10-12 ounces dried soba noodles
1 tablespoon sesame oil
1 tablespoon low-sodium soy sauce
sesame seeds
Tofu in Spicy Garlic Sauce (recipe below)
2 avocados, cut in half-inch chunks
1 tomato, diced
1 scallion, sliced, for garnish
1 teaspoon roasted sesame seeds, for garnish
1 sheet roasted seaweed, for garnish

Bring a large pot of salted water to boil. Add soba noodles and cook until al dente, about 4 minutes. Drain and rinse under cold water. Drain again. Transfer the noodles to a large bowl. Toss with sesame oil and soy sauce. Taste and adjust seasoning. Toss with sesame seeds. Transfer to individual serving bowls or one large serving bowl. Top noodles with spicy tofu, followed by avocados, tomatoes, scallions, and sesame seeds. Using kitchen scissors, cut strips of seaweed on top.

Tofu in Spicy Garlic Sauce
Serves 4

2 tablespoons olive oil
1 teaspoon fresh ginger, minced
3-4 cloves garlic, minced
2 packages (14 oz) extra firm tofu, cut in 1/2-inch cubes
1/2 cup low-sodium soy sauce (I used low-sodium organic Tamari, gluten-free soy sauce)
1-2 tablespoons chili garlic paste/sauce* (less or more depending on preference)
1 tablespoon fresh jalapeño pepper, chopped (optional)
2 tablespoons sesame oil
1 teaspoon potato starch (or cornstarch) mixed with 1 tablespoon cold water
1 tablespoon orange juice, fresh
4-8 scallions/green onions, sliced (reserve some for garnish)
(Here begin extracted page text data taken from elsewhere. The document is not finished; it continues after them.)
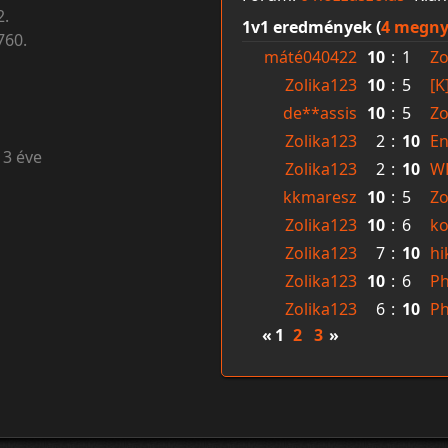
2.
1v1 eredmények (
4 megny
760.
máté040422
10
:
1
Zo
Zolika123
10
:
5
[K
de**assis
10
:
5
Zo
Zolika123
2
:
10
E
13 éve
Zolika123
2
:
10
W
kkmaresz
10
:
5
Zo
Zolika123
10
:
6
k
Zolika123
7
:
10
h
Zolika123
10
:
6
Ph
Zolika123
6
:
10
Ph
«
1
2
3
»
In a large saucepan sauté ginger and garlic in olive oil, stirring until fragrant. Add tofu and sauté about 10 minutes. Add rest of ingredients, leaving scallions until last. Cook until sauce thickens slightly (just a couple of minutes). Add orange juice and stir. Add scallions, toss and serve over rice, other grains or soba noodles.

Martine’s Notes: In other versions I’ve added sliced mushrooms, broccoli or other vegetables that might add color, flavor or texture. Feel free to scale back or add more chili garlic sauce or jalapeño pepper according to personal preferences. I definitely don’t add the chili sauce when serving to my toddler.

*Chili garlic sauce is available at asian markets or in the international/asian foods aisle at most grocery stores.